This is a simpy [https://simpy.readthedocs.io/] based LoRa simulator.
It is inspired by LoRaSim from Lancaster University [http://www.lancaster.ac.uk/scc/sites/lora/lorasim.html]. Part of the collision processing functionality is imported from that.
The simulator adopts a modular structure providing:
- separation of the channel and channel model
- separation of the physical layer with handling of collisions
- separation of application layer (packet generation).
Most importantly, the simulator introduces the concept of layered network stack that should allow implementing LoRaWAN (work in progress) as well as other endeavours, such as an IPv6 stack.
Defines the top-level function simulate that runs a simulation with a set of parameters.
The function computes and returns the average DER of the network.
The file sim_test.py has several examples of how to define and run a simulation.
A node is defined following the template in loranode_template. An example for a node with periodic transmissions is provided in loranode. A node has:
- an ID
- a location
- a configuration (sf, tx power, bw, cr)
- a network stack
- a physical layer (consider this equivalent to the radio driver).
In addition the node should define
- an application process, that generates packets; this is connected to the simpy engine
- an application receive callback to be connected to the network stack.
A packet generated by the application process in the node is fed into the network stack.
The networks stack is a list of layers where each layer is connected to the upper and lower with send and receive methods. The layers need to follow the template in nwklayer_template (NwkLayerTemplate).
The config_net_stack of the node takes care of connecting the bottom layer of the network stack to the physical layer, and the latter to the channel.
Once a message reaches the bottom of the stack it is passed into the physical layer.
The physical layer inherits from the NwkLayerTemplate so it has the same send/recv interface as any other layer.
It implements the collision handling functionality.
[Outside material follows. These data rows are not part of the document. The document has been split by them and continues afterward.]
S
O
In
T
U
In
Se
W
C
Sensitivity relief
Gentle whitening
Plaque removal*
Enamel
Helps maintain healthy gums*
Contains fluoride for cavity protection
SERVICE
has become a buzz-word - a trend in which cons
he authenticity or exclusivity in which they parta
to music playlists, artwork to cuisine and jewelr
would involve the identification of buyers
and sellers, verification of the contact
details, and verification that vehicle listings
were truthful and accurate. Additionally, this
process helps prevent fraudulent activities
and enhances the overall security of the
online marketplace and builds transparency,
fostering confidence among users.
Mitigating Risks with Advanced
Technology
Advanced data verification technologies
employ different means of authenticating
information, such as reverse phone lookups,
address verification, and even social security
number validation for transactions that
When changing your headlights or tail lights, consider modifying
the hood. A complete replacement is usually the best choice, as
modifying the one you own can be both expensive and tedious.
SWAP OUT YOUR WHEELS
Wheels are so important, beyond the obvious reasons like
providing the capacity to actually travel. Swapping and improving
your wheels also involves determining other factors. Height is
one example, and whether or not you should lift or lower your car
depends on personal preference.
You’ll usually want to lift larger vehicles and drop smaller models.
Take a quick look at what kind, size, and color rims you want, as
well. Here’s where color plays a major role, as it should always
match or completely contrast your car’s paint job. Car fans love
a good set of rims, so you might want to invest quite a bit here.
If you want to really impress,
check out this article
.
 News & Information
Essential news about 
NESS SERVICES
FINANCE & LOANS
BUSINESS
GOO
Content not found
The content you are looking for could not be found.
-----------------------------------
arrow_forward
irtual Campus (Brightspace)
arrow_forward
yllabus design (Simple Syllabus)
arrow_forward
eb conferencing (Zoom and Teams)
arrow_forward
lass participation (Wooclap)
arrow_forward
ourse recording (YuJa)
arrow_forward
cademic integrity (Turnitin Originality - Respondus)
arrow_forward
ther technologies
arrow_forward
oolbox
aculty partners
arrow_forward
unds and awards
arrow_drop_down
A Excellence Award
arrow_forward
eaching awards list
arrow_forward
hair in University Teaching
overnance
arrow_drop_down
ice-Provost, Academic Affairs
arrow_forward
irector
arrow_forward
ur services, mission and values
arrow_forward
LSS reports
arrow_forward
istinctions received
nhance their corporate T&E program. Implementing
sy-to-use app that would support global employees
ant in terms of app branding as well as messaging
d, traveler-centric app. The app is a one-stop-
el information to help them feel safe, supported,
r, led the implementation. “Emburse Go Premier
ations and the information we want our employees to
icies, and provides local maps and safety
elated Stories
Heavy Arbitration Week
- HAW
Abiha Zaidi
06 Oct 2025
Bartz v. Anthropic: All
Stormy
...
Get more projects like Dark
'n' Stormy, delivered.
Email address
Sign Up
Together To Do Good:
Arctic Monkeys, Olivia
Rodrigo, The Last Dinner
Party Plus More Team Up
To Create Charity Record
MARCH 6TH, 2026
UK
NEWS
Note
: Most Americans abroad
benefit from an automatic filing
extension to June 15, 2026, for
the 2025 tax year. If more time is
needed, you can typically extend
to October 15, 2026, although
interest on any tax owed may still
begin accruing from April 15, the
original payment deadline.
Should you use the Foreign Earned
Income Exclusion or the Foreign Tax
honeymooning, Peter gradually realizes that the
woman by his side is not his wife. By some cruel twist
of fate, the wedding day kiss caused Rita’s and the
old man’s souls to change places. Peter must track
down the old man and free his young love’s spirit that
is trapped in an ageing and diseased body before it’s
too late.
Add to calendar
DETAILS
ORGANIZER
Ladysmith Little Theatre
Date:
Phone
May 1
The phy layer handles the following types of collision
- pure ALOHA
- capture effect in the same spreading factor
- cross-SF interference. At the moment these are configured in the PhyLayer initialiser.
When sending packets it considers that packet transmission takes a certain amount of time. During that time, the channel around the node is occupied by the packet. As such, the packet transmission is implemented as a simpy process as follows:
- the start of the transmission is signaled to the channel
- yield for the airtime of the packet
- the end of the transmission is signaled to the channel.
In turn, the phy layer at the receiver end implements packet processing as
- recv_start, when the first symbols of the packet are received
- recv_end, when the packet is completely received.
The impact of an incoming transmission on existing transmissions is evaluated in recv_start. Just as in LoRaSim [http://www.lancaster.ac.uk/scc/sites/lora/lorasim.html] incoming packets are maintained in a list and collisions are evaluated on the entire list. Once a packet transmission has been completed (recv_done) the packet is removed from the incoming list, and, depending on the state (collided or not), it is sent upwards (or dropped) into the network stack.
The channel registers all the nodes and their positions. When a packet is transmitted the channel determines, using the channel model, which nodes will receive the transmission (which will cause interference).
The channel delivers a packet to all the phy layers of nodes that are within the radio reach of the packet. (WIP)
If the packet does not reach its intended destination, it is marked as lost.
The simulator implements a packet logger (PacketLogger in logger.py) that logs, for each node:
- the position
- how many packets it created
- how many packets it sent
- how many packets were successfully received ('tx_success')
- how many packets collided
- how many packets were lost
- the average rssi over all packets.
The log is a stored as a two level dictionary:
- first level the keys are node ids
- second level is node statistics (as above).
The log is pickled, so it can be opened directly in Python for processing.
Deploys the nodes within an area. A class implementing the deploy_nodes method.
Examples:
- random_node_deployer: random placement within an area of given size; no guarantee of connection the GW
- connected_random_random_deployer: random placement with connection to GW.
Configures the SF, TXP, freq, BW and CR of a node. A class implementing the configure method, as in node_config_template.
Derive class to implement custom configuration such as optimal allocation of SF and TXP.
Examples:
- node_config_slowest_setting: lowest bitrate, TXP 14
- node_config_custom_sf_setting: bw 125KHz, CR 4/8, TXP 14, custom SF.
The collision probability of the simulator was validated by comparing it with a theoretical ALOHA model. The simulator was run in pure ALOHA collisions, that is, without capture effect.